Fumi asked me the first day what I desired from the retreat. I decided that I wanted to be reconnected with God and I was going to do that through new types of prayer. Mass just hasn't been my thing lately. (Especially mass at Santa Cruz...very conservative). So, Fumi gave me lots of different types of prayers over the three days, I tried centering prayer, memory prayer, imagination prayer, conversation with God, and an art examen. Outside of spiritual direction I also did the labyrinth, a peace vigil, journaling, the guided hand meditation, and a collage. I found that I really like the centering prayer and the meditation. When I had tried meditation before, (high school?) I was in a very different place in my life.

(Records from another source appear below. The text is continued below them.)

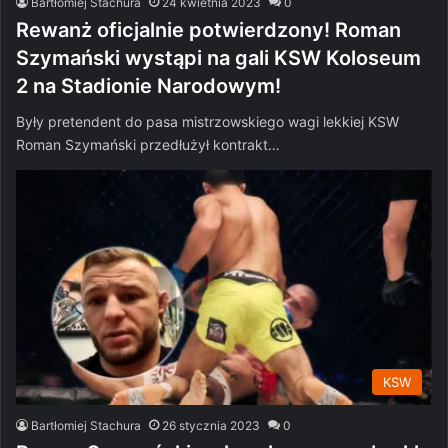
Bartłomiej Stachura
24 kwietnia 2023
0
Rewanż oficjalnie potwierdzony! Roman
Szymański wystąpi na gali KSW Koloseum
2 na Stadionie Narodowym!
Były pretendent do pasa mistrzowskiego wagi lekkiej KSW
Roman Szymański przedłużył kontrakt…
KSW
Bartłomiej Stachura
26 stycznia 2023
0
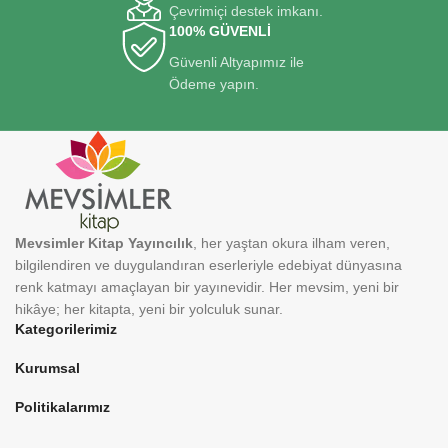
Çevrimiçi destek imkanı.
100% GÜVENLİ
Güvenli Altyapımız ile
Ödeme yapın.
Mevsimler Kitap Yayıncılık
, her yaştan okura ilham veren,
bilgilendiren ve duygulandıran eserleriyle edebiyat dünyasına
renk katmayı amaçlayan bir yayınevidir. Her mevsim, yeni bir
hikâye; her kitapta, yeni bir yolculuk sunar.
Kategorilerimiz
Kurumsal
Politikalarımız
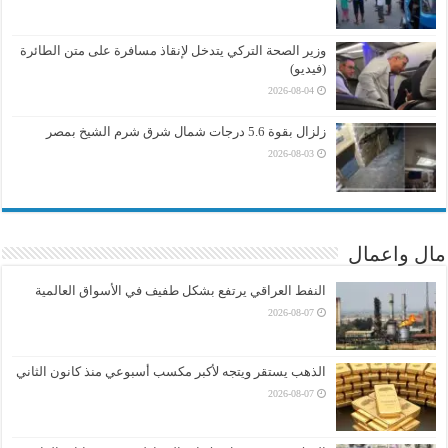
وزير الصحة التركي يتدخل لإنقاذ مسافرة على متن الطائرة
(فيديو)
2026-08-04
زلزال بقوة 5.6 درجات شمال شرق شرم الشيخ بمصر
2026-08-03
مال واعمال
النفط العراقي يرتفع بشكل طفيف في الأسواق العالمية
2026-08-07
الذهب يستقر ويتجه لأكبر مكسب أسبوعي منذ كانون الثاني
2026-08-07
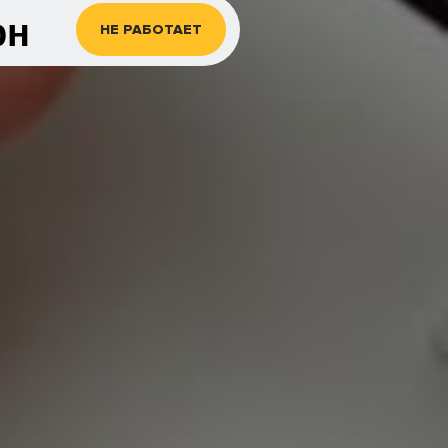
рн
НЕ РАБОТАЕТ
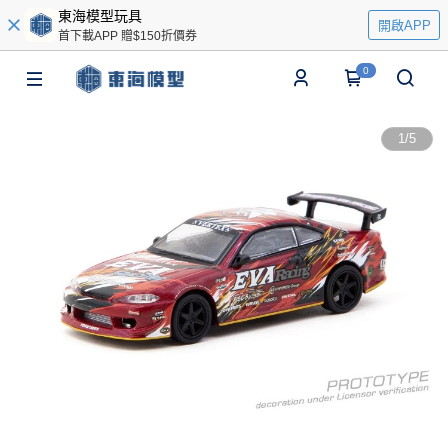
東海模型玩具
開啟APP
首下載APP 贈$150折價券
0
1
/
5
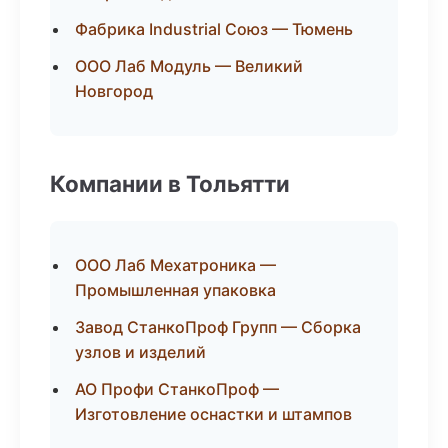
Фабрика Industrial Союз — Тюмень
ООО Лаб Модуль — Великий
Новгород
Компании в Тольятти
ООО Лаб Мехатроника —
Промышленная упаковка
Завод СтанкоПроф Групп — Сборка
узлов и изделий
АО Профи СтанкоПроф —
Изготовление оснастки и штампов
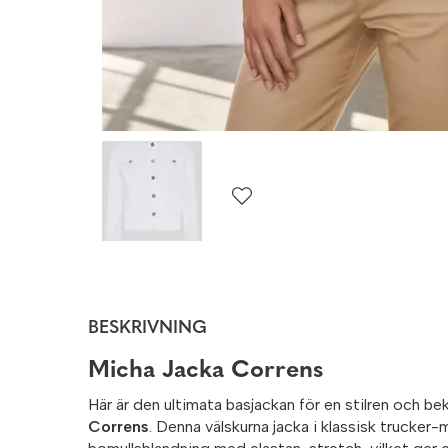
BESKRIVNING
Micha Jacka Correns
Här är den ultimata basjackan för en stilren och b
Correns
. Denna välskurna jacka i klassisk trucker-m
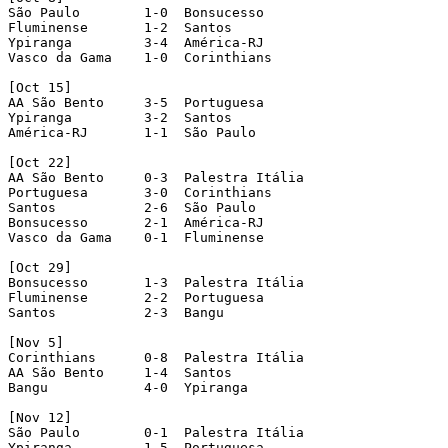
São Paulo        1-0  Bonsucesso

Fluminense       1-2  Santos

Ypiranga         3-4  América-RJ

Vasco da Gama    1-0  Corinthians

[Oct 15]

AA São Bento     3-5  Portuguesa

Ypiranga         3-2  Santos

América-RJ       1-1  São Paulo

[Oct 22]

AA São Bento     0-3  Palestra Itália

Portuguesa       3-0  Corinthians

Santos           2-6  São Paulo

Bonsucesso       2-1  América-RJ

Vasco da Gama    0-1  Fluminense

[Oct 29]

Bonsucesso       1-3  Palestra Itália

Fluminense       2-2  Portuguesa

Santos           2-3  Bangu

[Nov 5]

Corinthians      0-8  Palestra Itália

AA São Bento     1-4  Santos

Bangu            4-0  Ypiranga

[Nov 12]

São Paulo        0-1  Palestra Itália

Ypiranga         1-5  Portuguesa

Now I think I'm really ready to try centering prayer for 20 minutes a day! (Wikipedia link if you're wondering what centering prayer is!)

Another thing that really helped me during the silent retreat was reading a book called "Losing Your Religion, Finding Your Faith." It was all about how we tie our religion and faith together when we are younger, but when we start to question our religion, we also question our faith. It was really cool and helpful. It used the metaphor of a road trip saying we are all on our spiritual journeys and we don't have to have it all figured out right now!

I wrote down some quotes from it into my journal:

"We sometimes think that because we cannot pray as we used to, we have lost our faith. But this is not so. It is only that God is challenging us to grow to a new and different level of prayerful intimacy."

"It would be terrible if we woke up one day, realized that all religious truth is simply read in the Bible, and then decided that there was nothing more to learn in the realm of spirituality...God wants us to discover all the different colors, experiences, and nuances along the road of faith."

"When we do not set aside a regular time to be attuned to God's voice in our lives, it is all too easy to become permanently distracted, spiritually asleep."

I think I had been feeling spiritually asleep until this silent retreat. Now, however, I have decided that prayer is an important part of my life. I want to not only do the centering prayer every day, but I will also be trying some new forms of prayer in the next few weeks. It feels really good to be a little more spiritually awake after that retreat!